The two cities of Troy and Thebes were the major focus of Greek epic poetry. The events surrounding the Trojan War were chronicled in the Epic Cycle, of which much remains, and those about Thebes in the Theban Cycle, which have been lost. The Theban Cycle recounted the sequence of tragedies that befell the house of Laius, of which the story of Oedipus is a part.
Homer's Odyssey (XI.271ff.) contains the earliest account of the Oedipus myth when Odysseus encounters Jocasta (named Epicaste) in the underworld. Homer briefly summarises the story of Oedipus, including the incest, patricide, and Jocasta's subsequent suicide. However, in the Homeric version, Oedipus remains King of Thebes after the revelation and neither blinds himself, nor is sent into exile. In particular, it is said that the gods made the matter of his paternity known, whilst in Oedipus the King, Oedipus very much discovers the truth himself.

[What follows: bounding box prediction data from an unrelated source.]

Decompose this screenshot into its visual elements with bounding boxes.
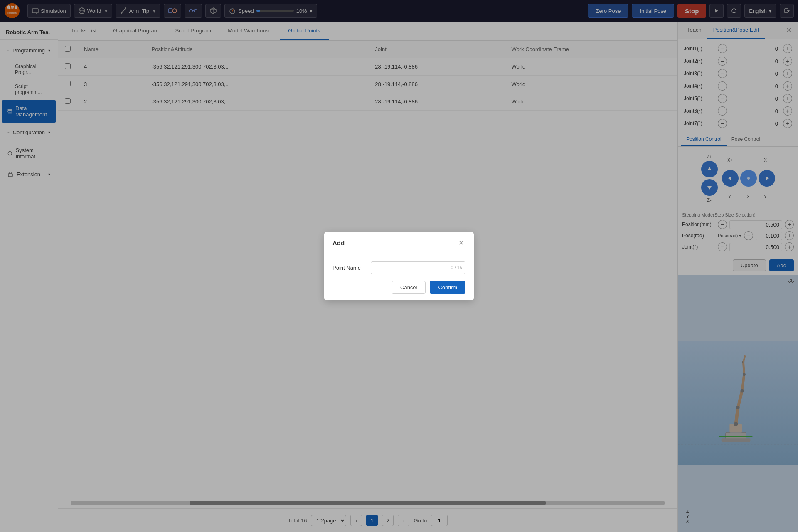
add-modal: Add ✕ Point Name 0 / 15 Cancel Confirm bbox=[324, 232, 474, 300]
point-name-label: Point Name bbox=[332, 265, 366, 271]
point-name-input-wrap: 0 / 15 bbox=[371, 261, 466, 274]
modal-body: Point Name 0 / 15 bbox=[324, 253, 474, 281]
cancel-button[interactable]: Cancel bbox=[392, 281, 426, 294]
form-row-point-name: Point Name 0 / 15 bbox=[332, 261, 466, 274]
char-count: 0 / 15 bbox=[451, 265, 462, 270]
modal-close-btn[interactable]: ✕ bbox=[456, 239, 466, 248]
modal-title: Add bbox=[332, 239, 345, 246]
modal-header: Add ✕ bbox=[324, 232, 474, 253]
modal-footer: Cancel Confirm bbox=[324, 281, 474, 300]
confirm-button[interactable]: Confirm bbox=[430, 281, 466, 294]
modal-overlay[interactable]: Add ✕ Point Name 0 / 15 Cancel Confirm bbox=[0, 0, 798, 532]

In 467 BC, Sophocles's fellow tragedian Aeschylus won first prize at the City Dionysia with a trilogy about the House of Laius, comprising Laius, Oedipus and Seven against Thebes (the only play which survives). Since he did not write connected trilogies as Aeschylus did, Oedipus the King focuses on the titular character while hinting at the larger myth obliquely, which was already known to the audience in Athens at the time.